Can you afford to live in Calgary

If you’re trying to pick between Toronto, Vancouver and Calgary, go with the third option
March 17, 2017, 2:07pm

Over the last decade or so, Calgary has seen a significant spike in its population. Flanked by the Canadian Rockies and fueled by Alberta’s oil sands, Calgary has grown by 360,000 people since 2007, making it one of the fastest growing cities in Canada.

But what’s more interesting, is the demographic of people that have moved into Calgary — it is in fact, a very young city, with a median age of 36, meaning half the population is under 36, and half the population is over 36. Immigration into Calgary has been driven by young adults in their 20s and 30s seeking jobs related to the oil sector. This level of growth has unsurprisingly been accompanied by a rise in the cost of living.


When it comes to cost of living, Calgary is more expensive than cities like Montreal and Winnipeg, but cheaper than Toronto and Vancouver. Here’s what living in Calgary looks like to your bank account:

A couple of things stand out here. First of all, Alberta has some of the lowest personal tax brackets in the country. On an income of $45,000, your annual take home pay is just over $35,000 in Calgary, and $33,000 in Montreal (Quebec is the province with the highest personal tax in Canada).

Second, Calgary is a boom-bust city. That essentially means that unemployment and economic growth in the city is very much governed by oil prices. Alberta is now entering the third year of it’s oil recession, and according to data from Statistics Canada, from December 2014 to April 2016, the province saw 3853 jobs lost in oil and gas extraction, and a further 29,196 jobs in sectors that support the oil and gas industry.

This latter number is most relevant to Calgary as it is the headquarters for many of Canada’s big oil and gas companies, which means employment is focused on service sector jobs related to the oil sector.

Calgary’s bleak job situation over the last few years has led to a rise in home vacancy rates. As more people leave the city to either move back in with their families, or move out of the province altogether, the number of units available for rent on the market has steadily climbed. As of November 2016, Calgary’s vacancy rate was at a 25-year high, pushing rent prices down.

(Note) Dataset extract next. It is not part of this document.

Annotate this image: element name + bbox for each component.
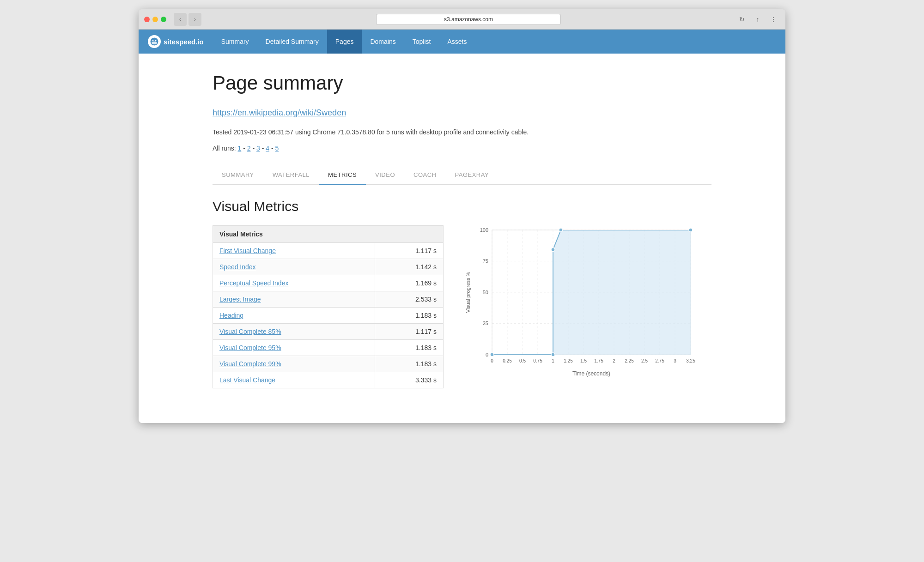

According to data from the Canada Mortgage and Housing Corporation, a two-bedroom was renting for almost $1400 in October 2015 — now, it’s not hard to find a two-bedroom in the $1100 to $1200 price range. If you’re in a job that isn’t dependent on the ups and downs of the oil sector (say, a government job), Calgary is actually a pretty affordable city to live in. Rents aren’t preposterous like they are in Toronto and Vancouver, and for that matter, owning a house isn’t out of reach for many Calgarians. Not to mention the fact that you’ll probably wake up to a pretty incredible view every morning, whatever part of the city you live in.